Pineapple Carrot Snack Cake
Full of good-for-you ingredients.
Prep Time: 15 minutes
Bake Time: 30 to 35 minutes
Yield: 12 servings
1 cup all-purpose flour
1/4 cup Argo® Corn Starch
1 teaspoon Argo® Baking Powder
1/2 teaspoon baking soda
1/2 teaspoon salt
1 teaspoon ground cinnamon
1/2 teaspoon ground ginger
1 dash ground cloves
1 can (8 ounces) crushed pineapple, drained
1/2 cup firmly packed brown sugar
1/4 cup Karo® Light OR Dark Corn Syrup
1/4 cup Mazola® Corn Oil
1/2 teaspoon pure vanilla extract
1/2 teaspoon almond extract
1 cup finely shredded carrots OR zucchini OR squash
1/2 cup chopped walnuts, optional
Preheat oven to 350°F. Spray 8-inch square baking pan with cooking spray.

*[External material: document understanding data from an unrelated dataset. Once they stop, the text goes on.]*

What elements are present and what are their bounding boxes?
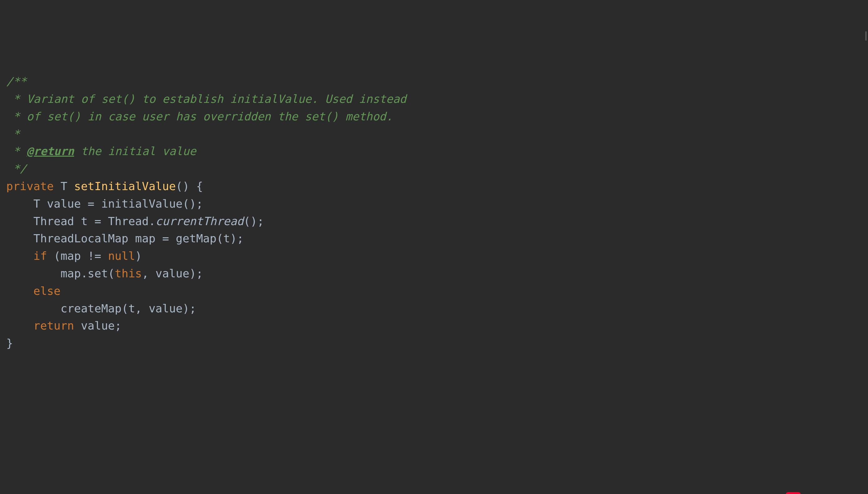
private-keyword: private	[6, 180, 54, 193]
code-statement: Thread t = Thread.currentThread();	[6, 213, 862, 230]
else-statement: else	[6, 282, 862, 300]
code-editor[interactable]: /** * Variant of set() to establish init…	[6, 73, 862, 352]
if-keyword: if	[34, 249, 47, 262]
return-statement: return value;	[6, 317, 862, 335]
code-statement: ThreadLocalMap map = getMap(t);	[6, 230, 862, 247]
javadoc-end: */	[6, 162, 26, 175]
method-declaration: private T setInitialValue() {	[6, 177, 862, 195]
javadoc-start: /**	[6, 75, 26, 88]
toutiao-icon: 头条	[786, 492, 801, 494]
javadoc-return-line: * @return the initial value	[6, 145, 196, 157]
javadoc-line: * of set() in case user has overridden t…	[6, 110, 393, 123]
method-name: setInitialValue	[74, 180, 176, 193]
code-statement: T value = initialValue();	[6, 195, 862, 213]
javadoc-return-tag: @return	[26, 145, 74, 157]
code-statement: map.set(this, value);	[6, 265, 862, 282]
closing-brace: }	[6, 335, 862, 352]
code-statement: createMap(t, value);	[6, 300, 862, 317]
javadoc-line: * Variant of set() to establish initialV…	[6, 93, 406, 106]
watermark-text: @JavaEdge	[804, 492, 858, 494]
scrollbar-thumb[interactable]	[865, 31, 867, 41]
null-keyword: null	[108, 249, 135, 262]
if-statement: if (map != null)	[6, 247, 862, 265]
else-keyword: else	[34, 285, 61, 297]
return-keyword: return	[34, 319, 74, 332]
this-keyword: this	[115, 267, 142, 280]
static-method-call: currentThread	[155, 215, 244, 228]
javadoc-line: *	[6, 128, 20, 140]
watermark: 头条 @JavaEdge	[786, 492, 858, 494]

Combine flour, corn starch, baking powder, baking soda, salt, cinnamon, ginger and cloves in a large bowl; setaside.
Whisk together pineapple, brown sugar, egg, corn syrup, oil and extracts. Gradually stir into flour mixture until smooth. Stir in carrots and nuts. Pour into prepared pan.
Bake 30 to 35 minutes or until toothpick inserted in center comes out clean. Cool in pan on wire rack. Sprinkle with powdered sugar.